I appreciatively acknowledge the time, care, and energy that the members of my dissertation committee have devoted to me and my studies: my supervisor and committee chair Adrian Johnston, John Taber, Brent Kalar, Iain Thomson, and Shannon Mussett. It’s been my good fortune to learn as much as I have from each of you.
With deep gratitude I acknowledge the Bilinski Educational Foundation and the University of New Mexico College of Arts & Sciences for a Russell J. and Dorothy S. Bilinski Fellowship in the Humanities.

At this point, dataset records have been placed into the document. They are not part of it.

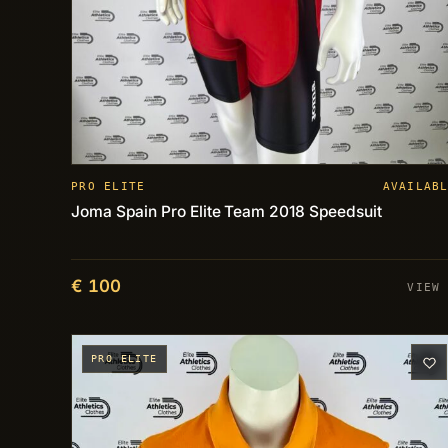
PRO ELITE
AVAILAB
Joma Spain Pro Elite Team 2018 Speedsuit
€ 100
VIEW
PRO ELITE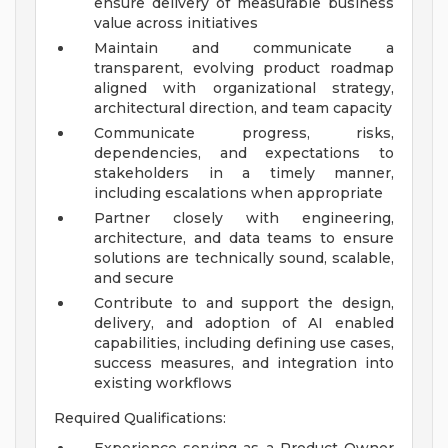
ensure delivery of measurable business
value across initiatives
Maintain and communicate a
transparent, evolving product roadmap
aligned with organizational strategy,
architectural direction, and team capacity
Communicate progress, risks,
dependencies, and expectations to
stakeholders in a timely manner,
including escalations when appropriate
Partner closely with engineering,
architecture, and data teams to ensure
solutions are technically sound, scalable,
and secure
Contribute to and support the design,
delivery, and adoption of AI enabled
capabilities, including defining use cases,
success measures, and integration into
existing workflows
Required Qualifications: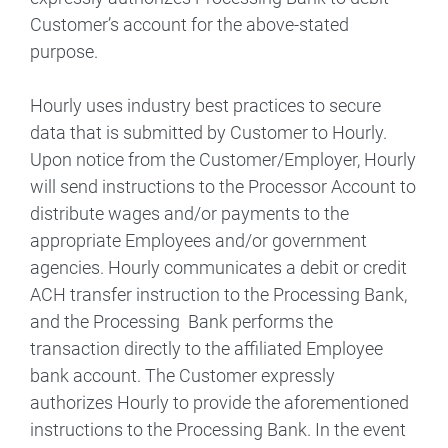
Customer’s account for the above-stated
purpose.
Hourly uses industry best practices to secure
data that is submitted by Customer to Hourly.
Upon notice from the Customer/Employer, Hourly
will send instructions to the Processor Account to
distribute wages and/or payments to the
appropriate Employees and/or government
agencies. Hourly communicates a debit or credit
ACH transfer instruction to the Processing Bank,
and the Processing Bank performs the
transaction directly to the affiliated Employee
bank account. The Customer expressly
authorizes Hourly to provide the aforementioned
instructions to the Processing Bank. In the event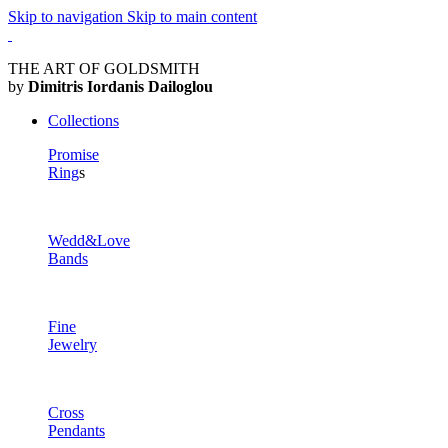
Skip to navigation
Skip to main content
THE ART OF GOLDSMITH
by
Dimitris Iordanis Dailoglou
Collections
Promise
Ring
s
Wedd&Love
Bands
Fine
Jewelry
Cross
Pendants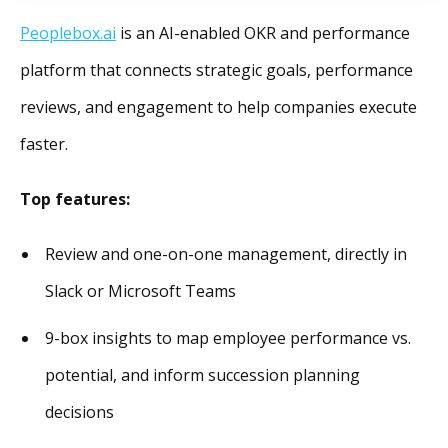
Peoplebox.ai
is an AI-enabled OKR and performance
platform that connects strategic goals, performance
reviews, and engagement to help companies execute
faster.
Top features:
Review and one-on-one management, directly in
Slack or Microsoft Teams
9-box insights to map employee performance vs.
potential, and inform succession planning
decisions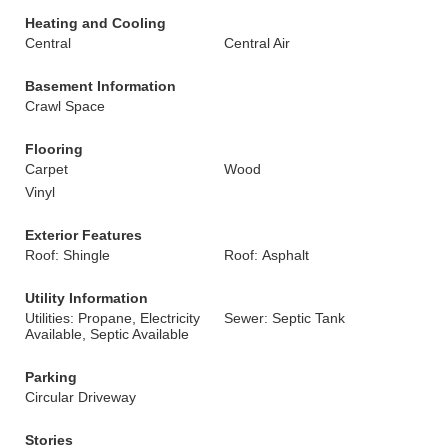
Heating and Cooling
Central
Central Air
Basement Information
Crawl Space
Flooring
Carpet
Wood
Vinyl
Exterior Features
Roof: Shingle
Roof: Asphalt
Utility Information
Utilities: Propane, Electricity
Sewer: Septic Tank
Available, Septic Available
Parking
Circular Driveway
Stories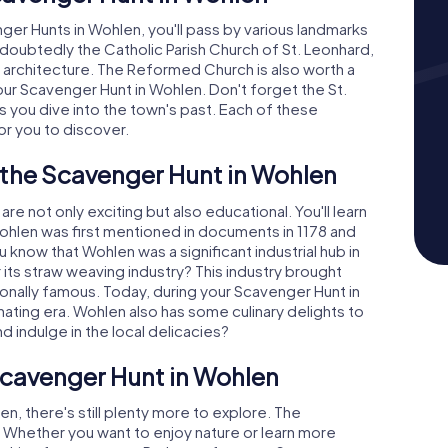
ger Hunts in Wohlen, you'll pass by various landmarks
undoubtedly the Catholic Parish Church of St. Leonhard,
s architecture. The Reformed Church is also worth a
your Scavenger Hunt in Wohlen. Don't forget the St.
s you dive into the town's past. Each of these
for you to discover.
 the Scavenger Hunt in Wohlen
 not only exciting but also educational. You'll learn
 Wohlen was first mentioned in documents in 1178 and
 know that Wohlen was a significant industrial hub in
 its straw weaving industry? This industry brought
ionally famous. Today, during your Scavenger Hunt in
nating era. Wohlen also has some culinary delights to
nd indulge in the local delicacies?
Scavenger Hunt in Wohlen
en, there's still plenty more to explore. The
. Whether you want to enjoy nature or learn more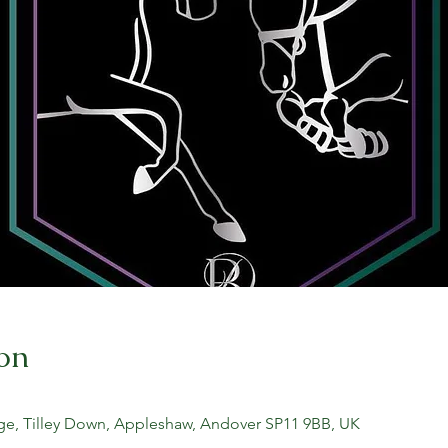
on
ge, Tilley Down, Appleshaw, Andover SP11 9BB, UK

Joann Comerford in the Office of the Dean, College of Arts & Sciences, as well as Professor Pamela Cheek and Professor Anita Obermeier, co-chairs of the Bilinski Committee, deserve special recognition.
In the Department of Philosophy, I sincerely thank Mary Domski, Ann Murphy, and Mercedes Nysus for invaluable support and assistance at various stages.
I gladly and gratefully acknowledge my whole family for their love, steadfastness, and interest, and for believing in me: my parents, my sister Julie and brothers Angelo and Pietro, aunts, uncles, and many cousins, and my grandparents who cared and prayed and looked out for me while they lived.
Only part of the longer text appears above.